Alltagskompetenz und Lebensökonomie

In der Auseinandersetzung mit Inhalten aus den Handlungsfeldern Umweltverhalten, selbstbestimmtes Verbraucherverhalten, Gesundheitsvorsorge und Ernährung überdenken die Schülerinnen und Schüler im Ethikunterricht ihre Einstellungen und zeigen Alltagskompetenz.

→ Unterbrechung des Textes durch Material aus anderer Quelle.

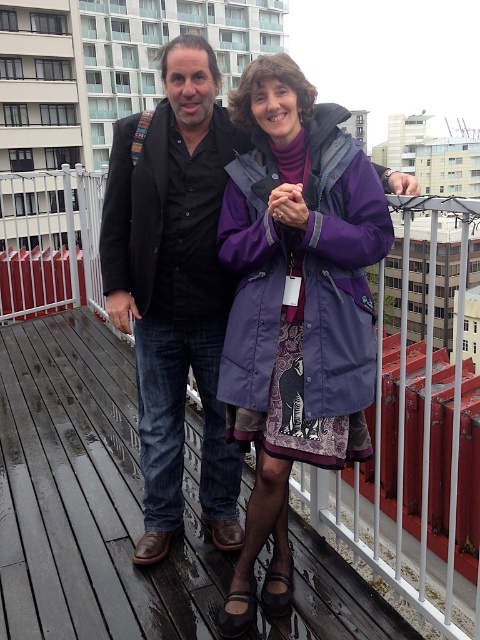 Measure the distance between point (x=152, y=320) and camera.

Point (x=152, y=320) is 3.01 meters from camera.

Does black matte jacket at center have a lesser height compared to black matte coat at center?

Incorrect, black matte jacket at center's height does not fall short of black matte coat at center's.

Find the location of a particular element. black matte jacket at center is located at coordinates (175, 288).

This screenshot has width=480, height=640. I want to click on black matte jacket at center, so click(x=175, y=288).

Is purple matte coat at center bigger than black matte jacket at center?

Yes, purple matte coat at center is bigger than black matte jacket at center.

Which is in front, point (254, 225) or point (223, 540)?

Positioned in front is point (254, 225).

Locate an element on the screen. This screenshot has width=480, height=640. purple matte coat at center is located at coordinates click(295, 307).

Does wooden at center have a smaller size compared to black matte jacket at center?

Incorrect, wooden at center is not smaller in size than black matte jacket at center.

Can you confirm if wooden at center is positioned to the right of black matte jacket at center?

In fact, wooden at center is to the left of black matte jacket at center.

Does point (39, 566) come farther from viewer compared to point (163, 61)?

No, it is not.

The height and width of the screenshot is (640, 480). Find the location of `wooden at center`. wooden at center is located at coordinates (88, 497). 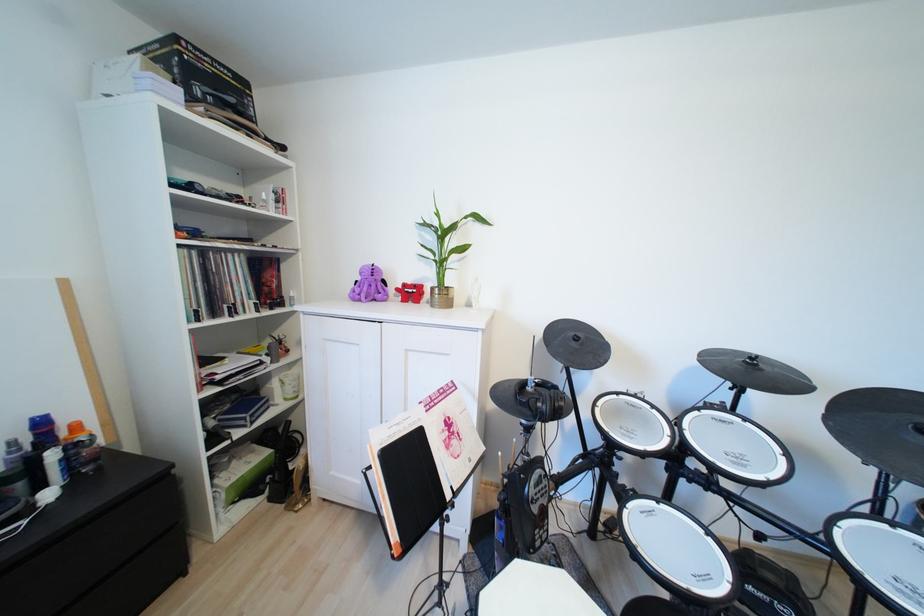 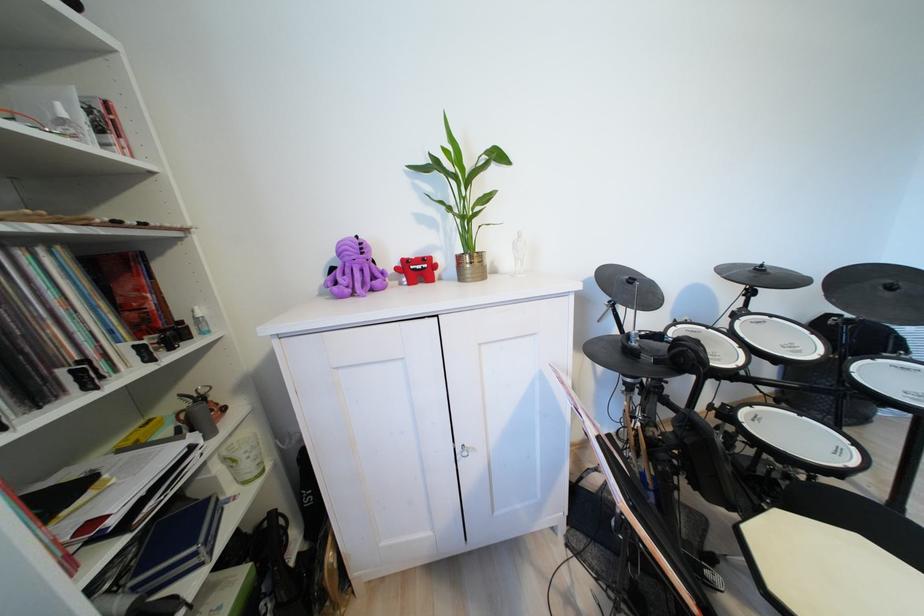 Where in the second image is the point corresponding to point (411, 286) from the first image?

(411, 262) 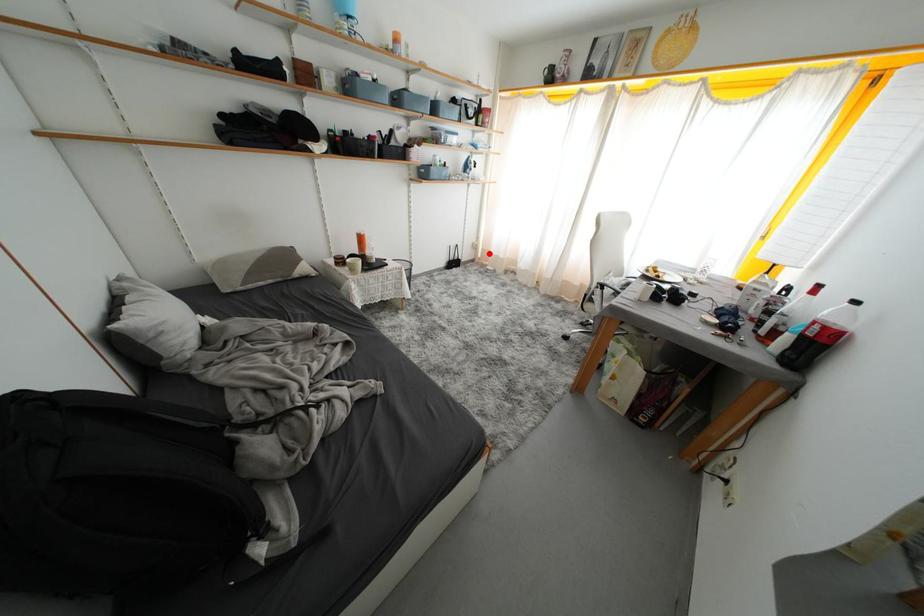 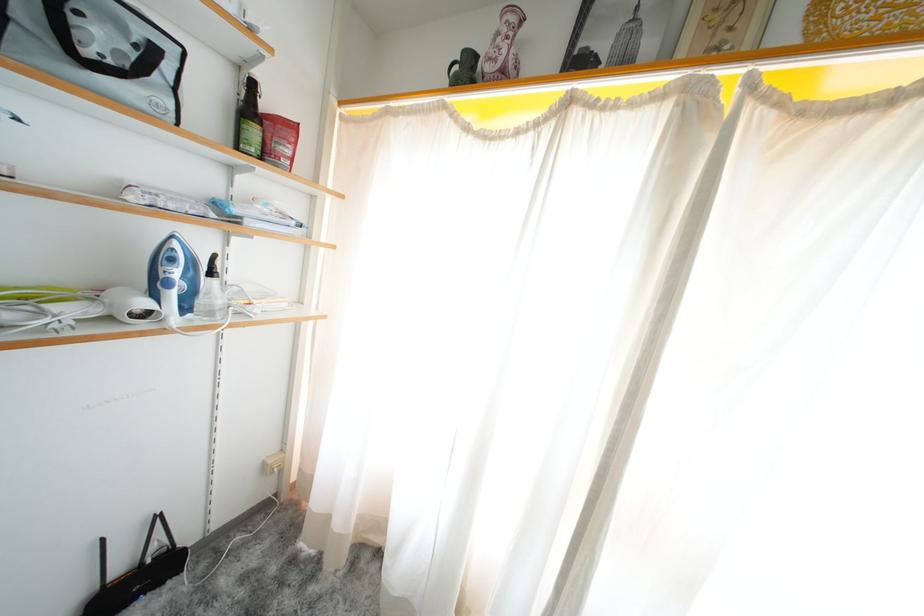 Find the pixel in the second image that matches the highlighted location in the first image.

(306, 475) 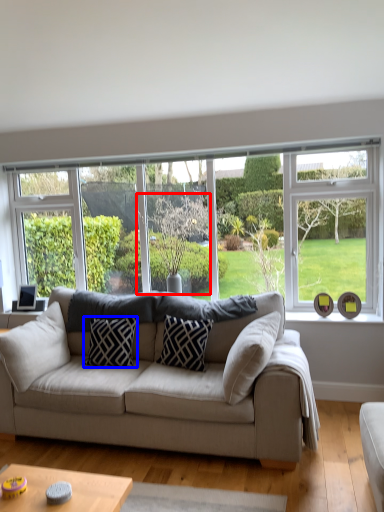 Question: Among these objects, which one is nearest to the camera, tree (highlighted by a red box) or pillow (highlighted by a blue box)?

Choices:
 (A) tree
 (B) pillow

Answer: (B) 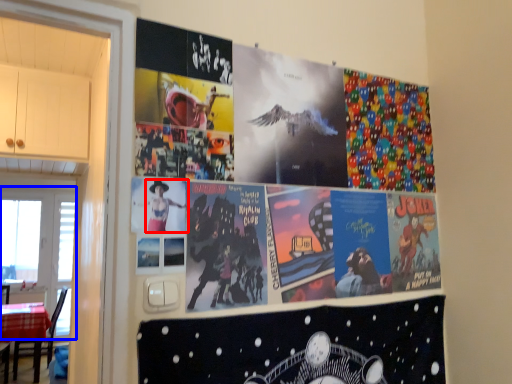 Question: Among these objects, which one is farthest to the camera, person (highlighted by a red box) or window screen (highlighted by a blue box)?

Choices:
 (A) person
 (B) window screen

Answer: (B) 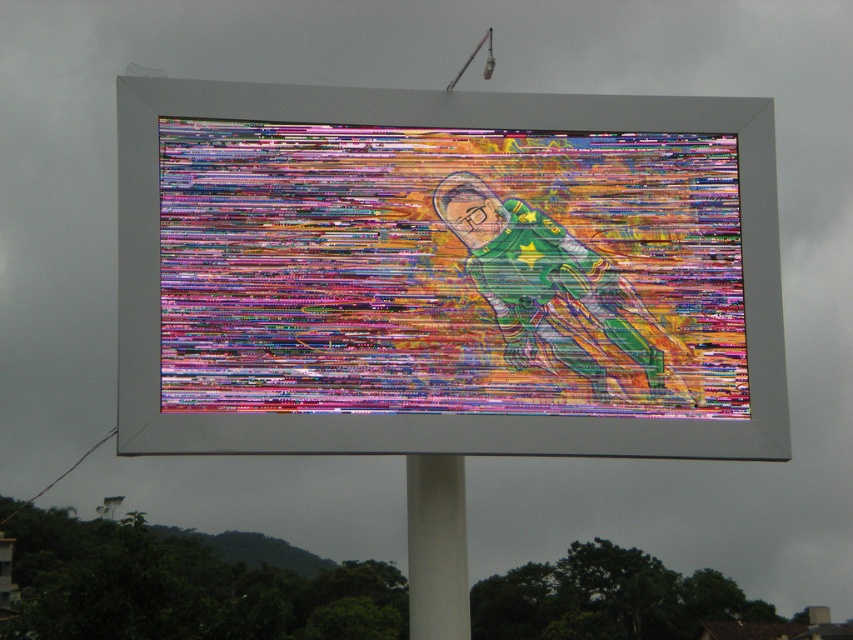 You are standing in front of the billboard and want to take a photo of the glitchy digital art at center. Where should you aim your camera to capture it perfectly?

You should aim your camera at point coordinates (448, 269) to capture the glitchy digital art at center perfectly.

You are standing in front of the billboard and want to take a photo of the glitchy digital art at center and the white matte pole at center. Which one should you focus on first if you want to capture both in the same frame?

You should focus on the glitchy digital art at center first because it is positioned to the right of the white matte pole at center, so adjusting the camera to include both would require framing from the left side where the pole is located outward toward the art.

You are a photographer standing in front of the billboard. You want to take a clear photo of the white matte pole at center without the glitchy digital art at center blocking it. Is this possible?

The glitchy digital art at center is in front of the white matte pole at center, so it will block the view. To take a clear photo of the white matte pole at center without the glitchy digital art at center, you would need to move around to a position where the pole is visible behind the artwork or adjust your angle to avoid the obstruction. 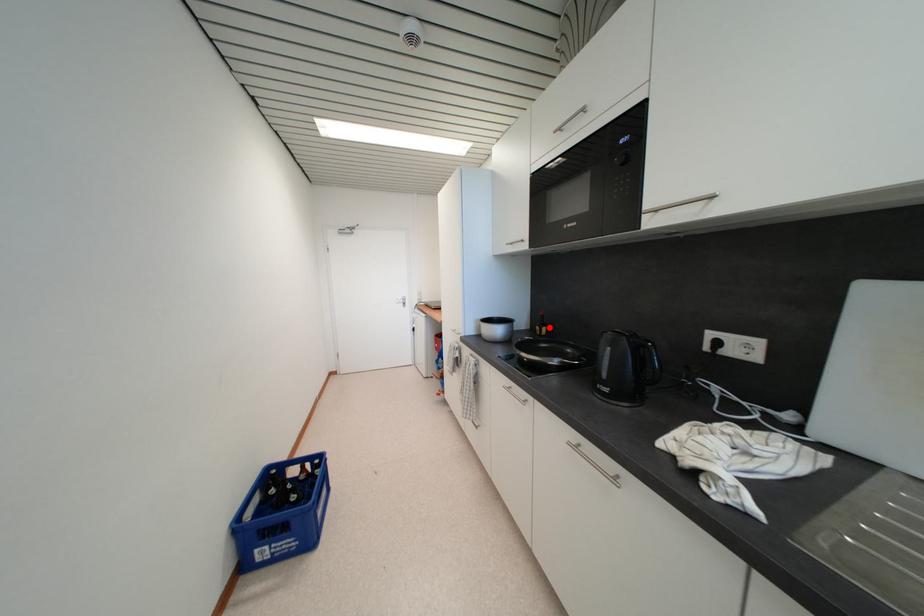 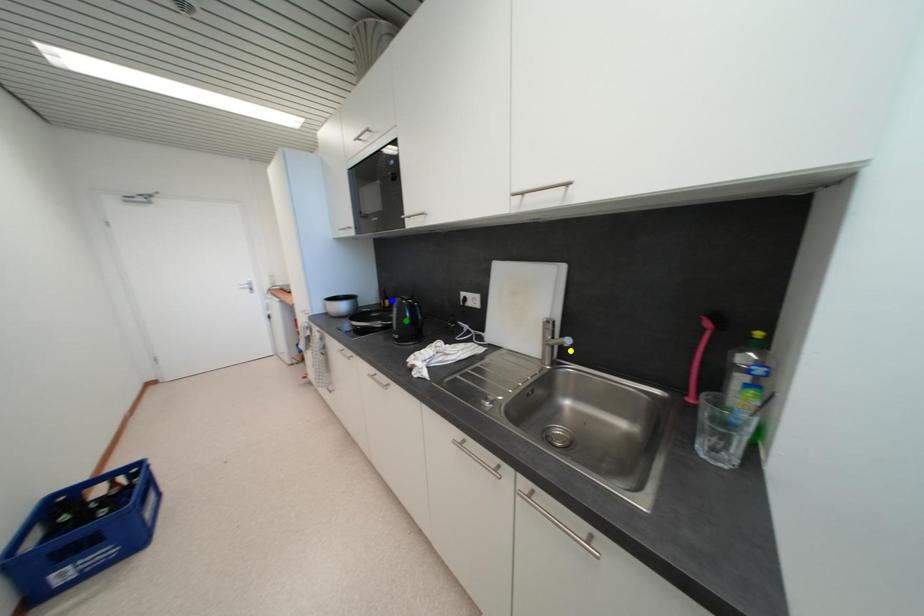 Question: I am providing you with two images of the same scene from different viewpoints. A red point is marked on the first image. You are given multiple points on the second image. In image 2, which mark is for the same physical point as the one in image 1?

Choices:
 (A) yellow point
 (B) blue point
 (C) green point

Answer: (B) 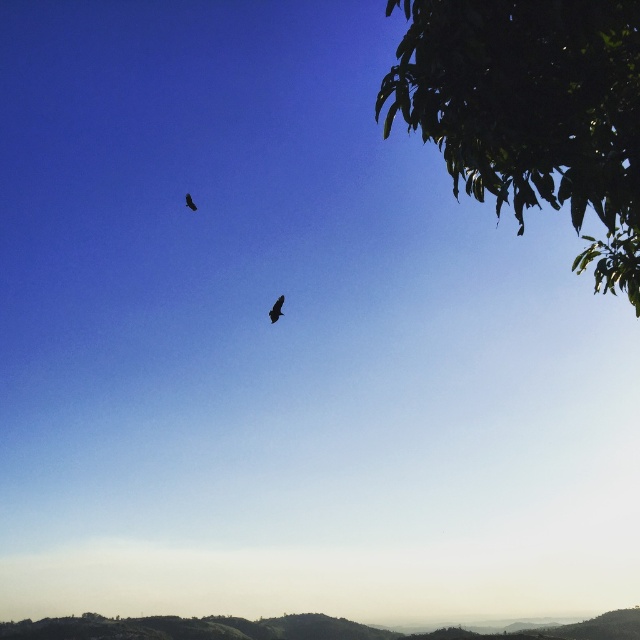 You are an ornithologist observing two birds in the sky. You notice a green leafy tree at upper right. How far apart are the two birds from each other?

The two birds are 4.13 meters apart.

You are an ornithologist observing the scene. You notice the green leafy tree at upper right and the dark brown feathered bird at upper center. Which object is closer to the observer?

The green leafy tree at upper right is closer to the observer because it is positioned in front of the dark brown feathered bird at upper center. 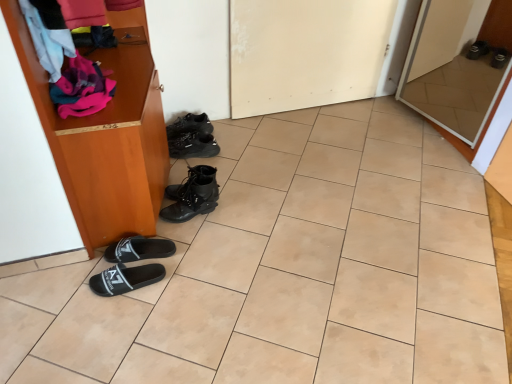 This screenshot has width=512, height=384. Find the location of `free area in between black fabric slipper at lower left, which is the 5th footwear in top-to-bottom order, and white glossy door at upper right, the 1th door in the right-to-left sequence`. free area in between black fabric slipper at lower left, which is the 5th footwear in top-to-bottom order, and white glossy door at upper right, the 1th door in the right-to-left sequence is located at coordinates (314, 186). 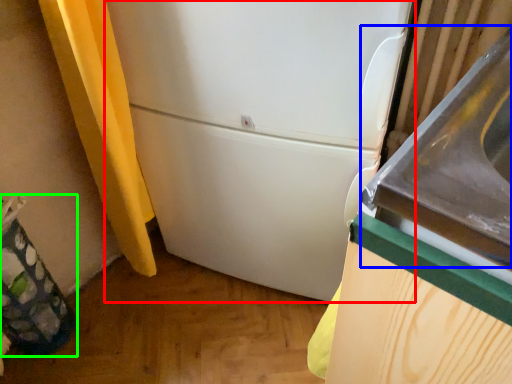 Question: Considering the real-world distances, which object is closest to refrigerator (highlighted by a red box)? sink (highlighted by a blue box) or garbage (highlighted by a green box).

Choices:
 (A) sink
 (B) garbage

Answer: (A) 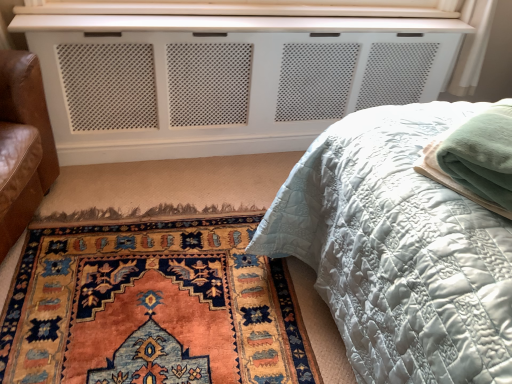 Question: Is point (x=340, y=248) positioned closer to the camera than point (x=244, y=64)?

Choices:
 (A) closer
 (B) farther

Answer: (A)

Question: Looking at the image, does matte white quilted bed at center seem bigger or smaller compared to white perforated panel at upper center?

Choices:
 (A) small
 (B) big

Answer: (B)

Question: Considering the real-world distances, which object is closest to the white perforated panel at upper center?

Choices:
 (A) green fleece blanket at right
 (B) matte white quilted bed at center
 (C) carpet with intricate patterns at lower left

Answer: (C)

Question: Considering the real-world distances, which object is farthest from the green fleece blanket at right?

Choices:
 (A) carpet with intricate patterns at lower left
 (B) white perforated panel at upper center
 (C) matte white quilted bed at center

Answer: (B) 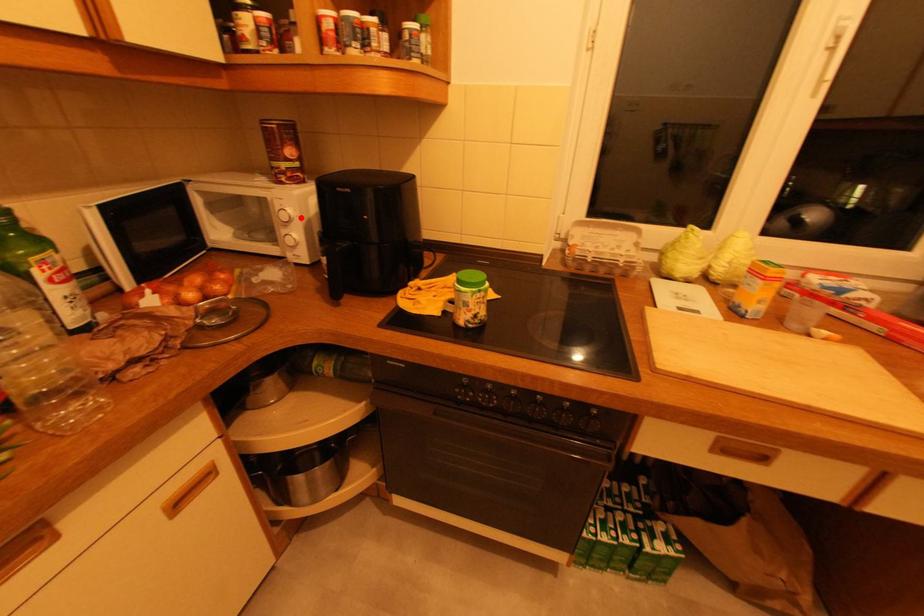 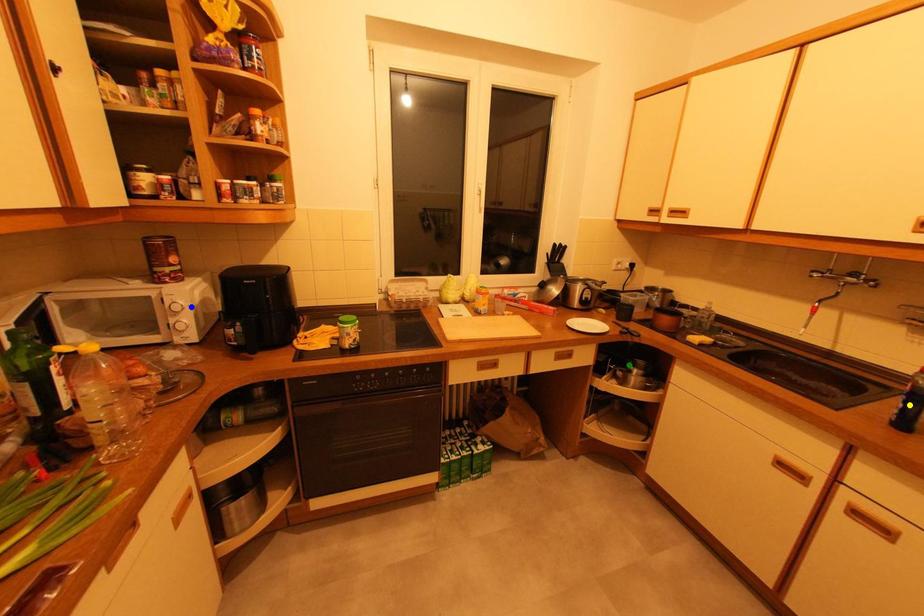 Question: I am providing you with two images of the same scene from different viewpoints. A red point is marked on the first image. You are given multiple points on the second image. Which point in image 2 is actually the same real-world point as the red point in image 1?

Choices:
 (A) green point
 (B) blue point
 (C) yellow point

Answer: (B) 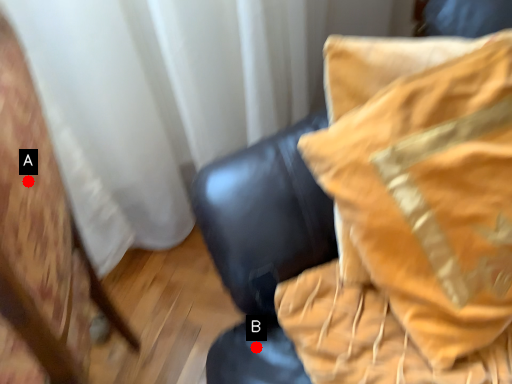 Question: Two points are circled on the image, labeled by A and B beside each circle. Which point is closer to the camera taking this photo?

Choices:
 (A) A is closer
 (B) B is closer

Answer: (A) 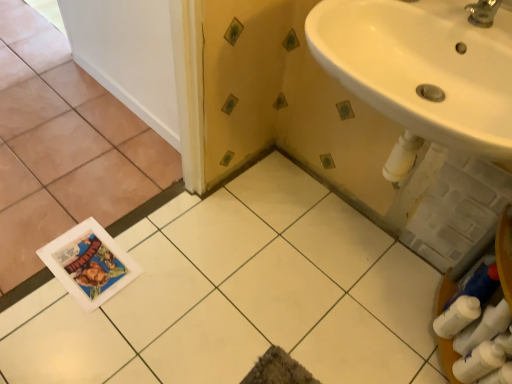 Where is `free space above white glossy tile at lower left, which appears as the 1th ceramic tile when viewed from the left (from a real-world perspective)`? The image size is (512, 384). free space above white glossy tile at lower left, which appears as the 1th ceramic tile when viewed from the left (from a real-world perspective) is located at coordinates point(47,115). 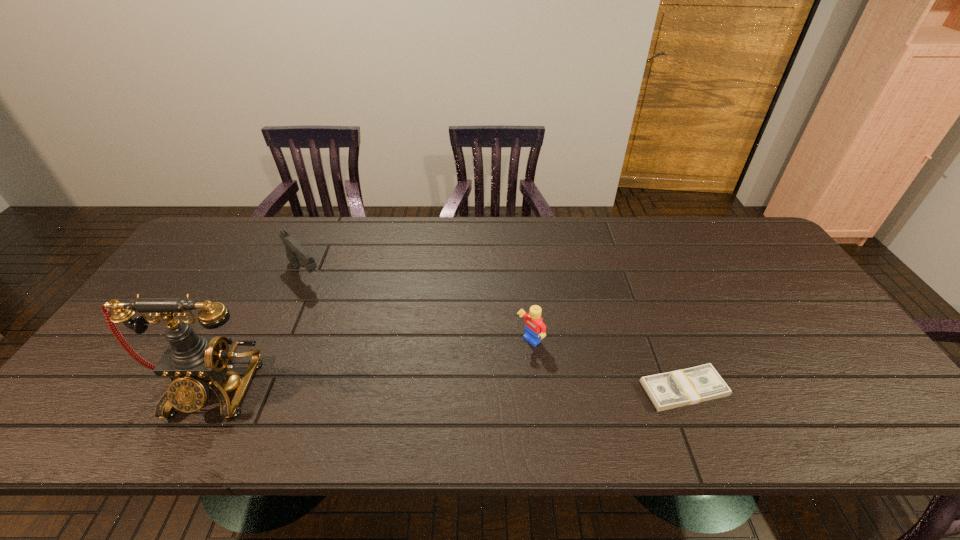 Find the location of a particular element. vacant space on the desktop that is between the tallest object and the rightmost object and is positioned at the barrel of the pistol is located at coordinates (415, 388).

Find the location of a particular element. This screenshot has height=540, width=960. free space on the desktop that is between the tallest object and the rightmost object and is positioned on the face of the second farthest object is located at coordinates (469, 388).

Sie erkennen die Bedeutung einer nachhaltigen und wirtschaftlichen Lebensführung sowie einer überlegten Lebensökonomie für ihr eigenes Leben.

Alltagskompetenzen Alltagskompetenzen
Berufliche Orientierung

Der Ethikunterricht gibt den Schülern Gelegenheit, moralische Fragen der Arbeitswelt und ihre persönlichen Stärken zu reflektieren, was sie in ihrer beruflichen Orientierung unterstützt.

Medienbildung/Digitale Bildung

Der Ethikunterricht leistet einen Beitrag zur Medienbildung, indem er der Frage nach einer sinnvollen und gefahrlosen Mediennutzung nachgeht.

Politische Bildung

Die Politische Bildung spiegelt sich in den vielfältigen Ansätzen einer Demokratie- und Friedenserziehung im Ethikunterricht wider.